## What you need to do
Copy each line of the following data that contains "Science".

Collected data
══════
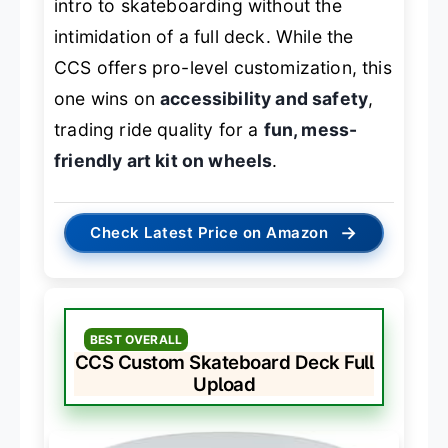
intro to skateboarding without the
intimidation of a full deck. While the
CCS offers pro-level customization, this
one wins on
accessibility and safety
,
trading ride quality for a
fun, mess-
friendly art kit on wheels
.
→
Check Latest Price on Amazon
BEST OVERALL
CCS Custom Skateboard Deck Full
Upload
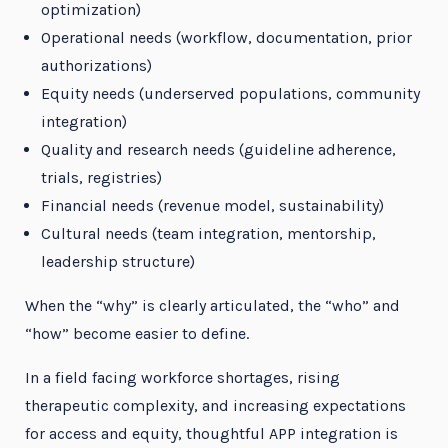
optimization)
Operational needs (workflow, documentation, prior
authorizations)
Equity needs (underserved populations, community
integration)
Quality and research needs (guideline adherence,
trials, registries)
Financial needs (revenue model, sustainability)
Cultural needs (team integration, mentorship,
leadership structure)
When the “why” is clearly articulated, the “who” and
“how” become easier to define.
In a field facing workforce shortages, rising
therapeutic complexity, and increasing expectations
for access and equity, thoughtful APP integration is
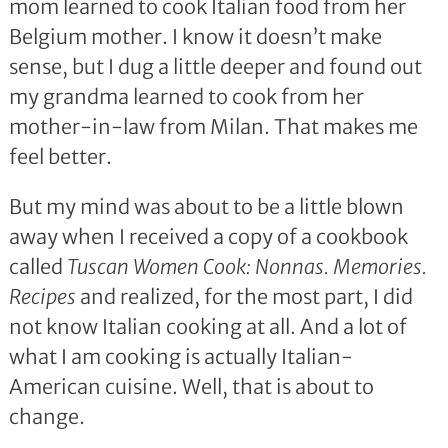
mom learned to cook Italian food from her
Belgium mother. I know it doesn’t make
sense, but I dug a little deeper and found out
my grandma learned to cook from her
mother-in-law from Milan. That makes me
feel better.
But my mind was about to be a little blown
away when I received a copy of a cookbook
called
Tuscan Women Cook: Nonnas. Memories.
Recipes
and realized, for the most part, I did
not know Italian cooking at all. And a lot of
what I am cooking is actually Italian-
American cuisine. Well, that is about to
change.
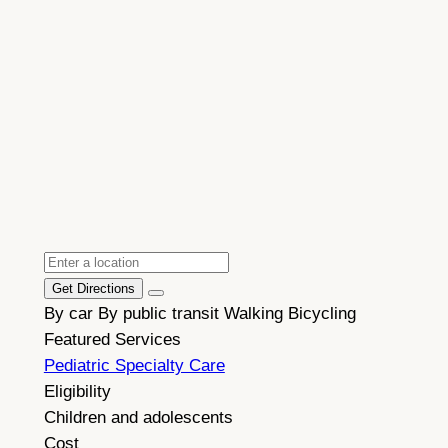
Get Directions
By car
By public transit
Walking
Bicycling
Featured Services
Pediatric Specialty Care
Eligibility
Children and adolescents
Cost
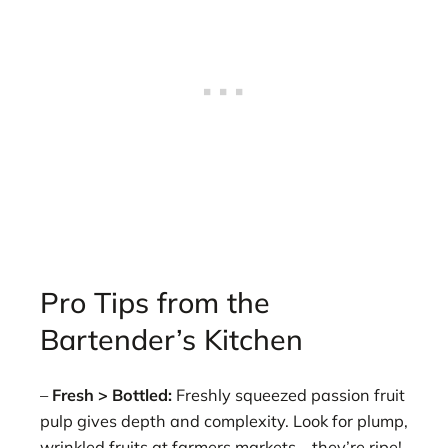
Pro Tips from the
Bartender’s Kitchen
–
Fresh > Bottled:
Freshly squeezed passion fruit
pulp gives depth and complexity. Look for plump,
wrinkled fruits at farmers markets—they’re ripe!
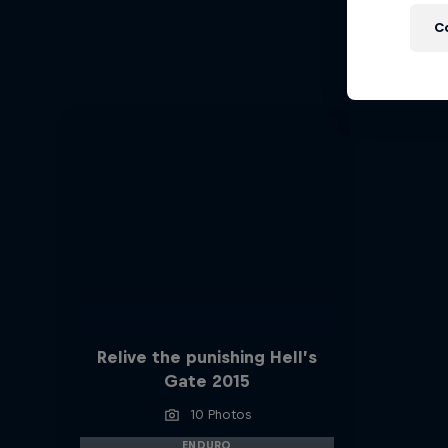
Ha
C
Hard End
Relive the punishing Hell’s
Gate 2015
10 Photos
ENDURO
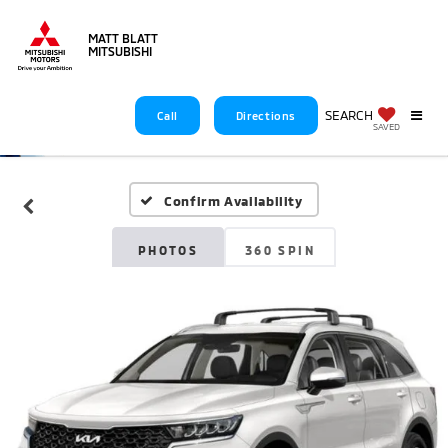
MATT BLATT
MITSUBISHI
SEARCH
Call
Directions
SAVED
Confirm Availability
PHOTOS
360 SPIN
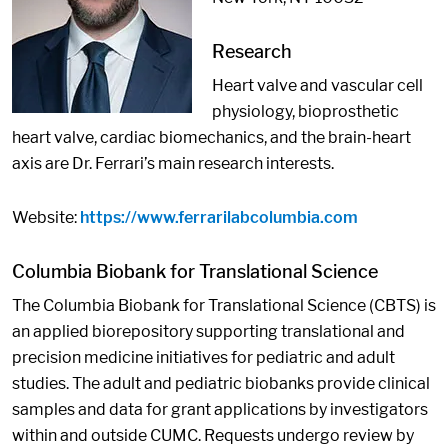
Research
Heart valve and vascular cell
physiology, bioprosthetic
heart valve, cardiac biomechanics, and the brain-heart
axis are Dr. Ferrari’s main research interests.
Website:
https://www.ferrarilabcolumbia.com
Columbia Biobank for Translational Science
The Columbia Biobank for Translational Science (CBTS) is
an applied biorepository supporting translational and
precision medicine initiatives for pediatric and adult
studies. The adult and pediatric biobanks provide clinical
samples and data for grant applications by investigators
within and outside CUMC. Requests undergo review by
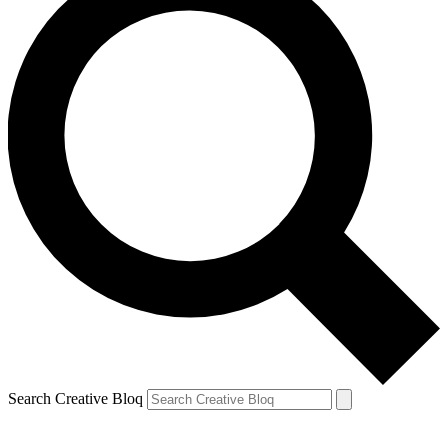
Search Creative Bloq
══════
## Response area
Columbia Biobank for Translational Science
The Columbia Biobank for Translational Science (CBTS) is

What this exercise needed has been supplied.